As hardware and Internet connections enhance more and more in the recent years, virtual worlds emerge as ‘reliable’ tools for interaction, communication, and conferencing. Lots of organizations, universities, and schools have decided to create their presence on these environments. Second Life is one of these environments with an increasing popularity and millions of daily users!
I got to realize their practicality and potentials for both learning and for teachers after attending Gavin Duddeny’s SL conference held last month, May 2008. With all the virtual crowds, I started to realize the importance and role it could play in teacher education programs and other professional gatherings in CoP.
Later, I started to question the role it could play for me as a teacher. With other teachers presenting about the ways the plan/ use it for teaching, I realized that it could be used in two different forms.

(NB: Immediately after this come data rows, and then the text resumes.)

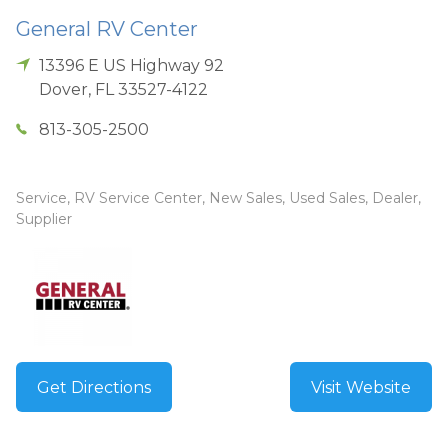
General RV Center
13396 E US Highway 92
Dover
,
FL
33527-4122
813-305-2500
Service, RV Service Center, New Sales, Used Sales, Dealer,
Supplier
Get Directions
Visit Website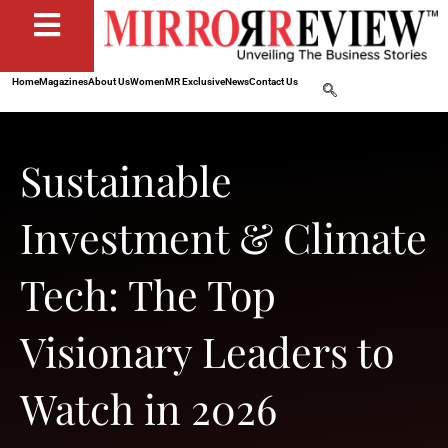
Home
Magazines
About Us
Women
MR Exclusive
News
Contact Us
Sustainable
Investment & Climate
Tech: The Top
Visionary Leaders to
Watch in 2026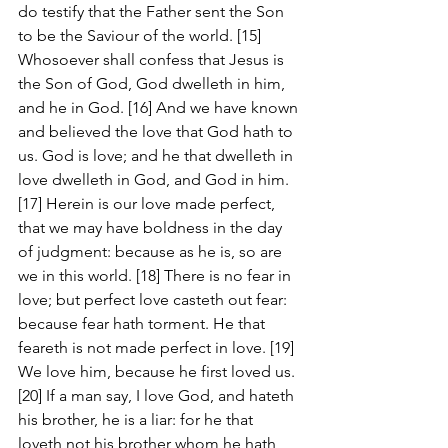
do testify that the Father sent the Son 
to be the Saviour of the world. [15] 
Whosoever shall confess that Jesus is 
the Son of God, God dwelleth in him, 
and he in God. [16] And we have known 
and believed the love that God hath to 
us. God is love; and he that dwelleth in 
love dwelleth in God, and God in him. 
[17] Herein is our love made perfect, 
that we may have boldness in the day 
of judgment: because as he is, so are 
we in this world. [18] There is no fear in 
love; but perfect love casteth out fear: 
because fear hath torment. He that 
feareth is not made perfect in love. [19] 
We love him, because he first loved us. 
[20] If a man say, I love God, and hateth 
his brother, he is a liar: for he that 
loveth not his brother whom he hath 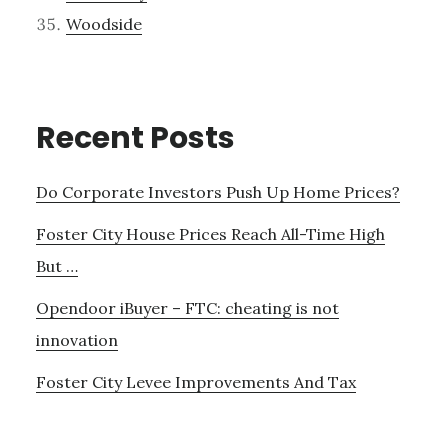
Woodside
Recent Posts
Do Corporate Investors Push Up Home Prices?
Foster City House Prices Reach All-Time High
But …
Opendoor iBuyer – FTC: cheating is not
innovation
Foster City Levee Improvements And Tax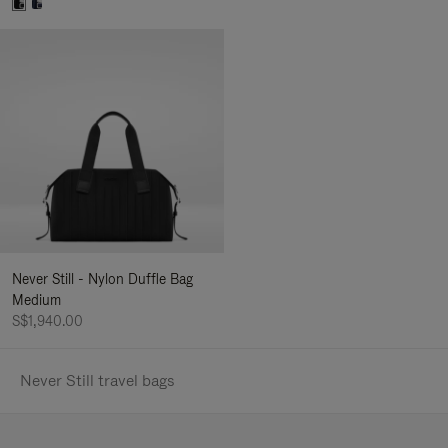
Never Still - Nylon Duffle Bag
Medium
S$1,940.00
Never Still travel bags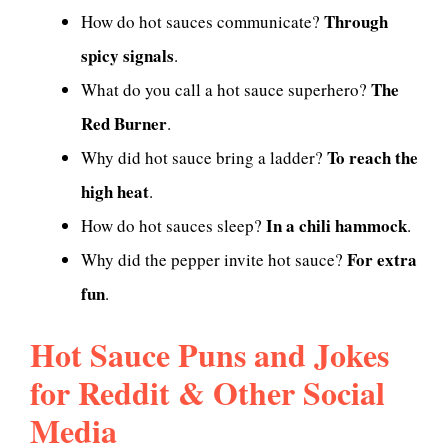
Through
How do hot sauces communicate?
spicy signals
.
The
What do you call a hot sauce superhero?
Red Burner
.
To reach the
Why did hot sauce bring a ladder?
high heat
.
In a chili hammock
How do hot sauces sleep?
.
For extra
Why did the pepper invite hot sauce?
fun
.
Hot Sauce Puns and Jokes
for Reddit & Other Social
Media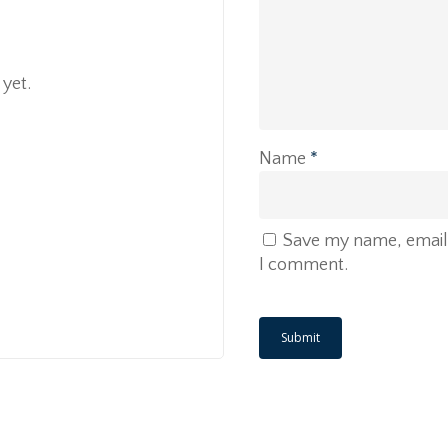
yet.
Name
*
Save my name, email, 
I comment.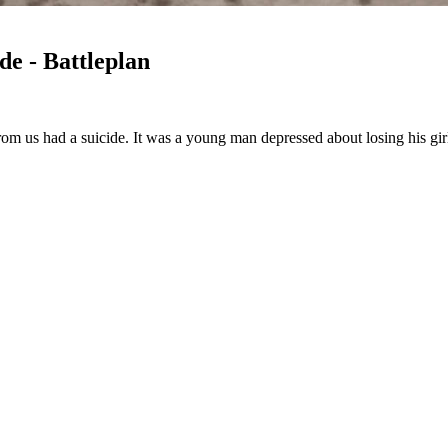
e - Battleplan
om us had a suicide. It was a young man depressed about losing his g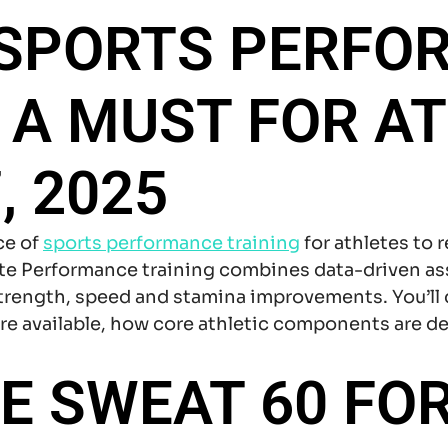
 SPORTS PERFO
S A MUST FOR AT
, 2025
ce of
sports performance training
for athletes to r
lete Performance training combines data-driven 
strength, speed and stamina improvements. You’ll
re available, how core athletic components are d
 SWEAT 60 FOR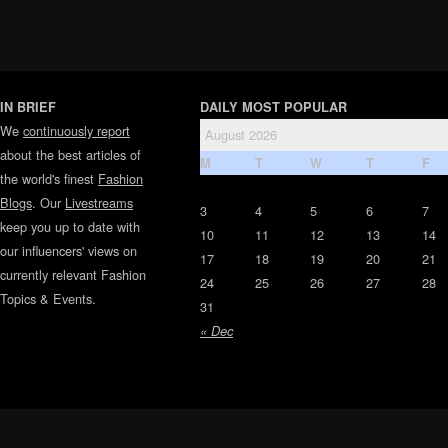
IN BRIEF
DAILY MOST POPULAR
We
continuously report
August 2026
about the best articles of
M
T
W
T
F
the world's finest
Fashion
Blogs
. Our
Livestreams
3
4
5
6
7
keep you up to date with
10
11
12
13
14
our influencers' views on
17
18
19
20
21
currently relevant Fashion
24
25
26
27
28
Topics & Events.
31
« Dec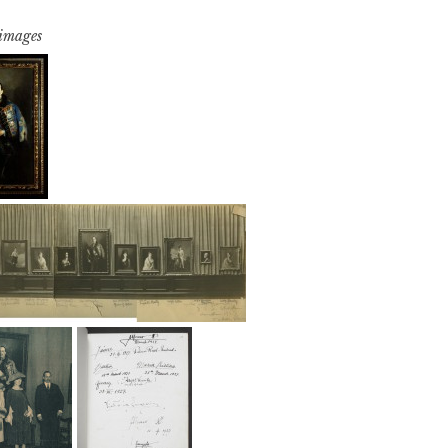
 images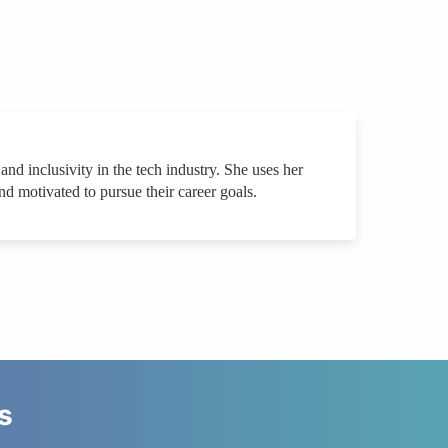
nd inclusivity in the tech industry. She uses her
d motivated to pursue their career goals.
s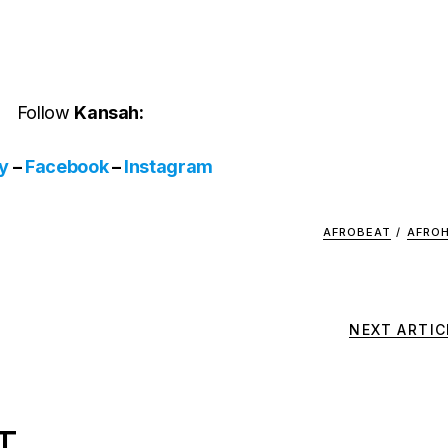
Follow
Kansah:
fy
–
Facebook
–
Instagram
AFROBEAT
/
AFRO
NEXT ARTIC
T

The first, and direct one, is for teaching in virtual classrooms or accompanying students into virtual trips to several remarkable places in SL. A good resource for preparing and picking or adding your SL lesson plans was started in this wiki: SL Experiments by Nergiz Kern, founder of Edurizon training and consultancy firm. There are lots of members interested in implemented it in their teaching or curious, like in my case, to find out about its potentials who joined that wiki and started adding their ideas, resources and lesson plans.
The second is for teacher education and sharing all types of skills, information, and socialization among professionals. Upcoming conferences and meetings or events could find alternative venues now with less resources, preparation, and expenses. SL conference was a good example and there are hundreds or thousands other examples available on this expanding environment.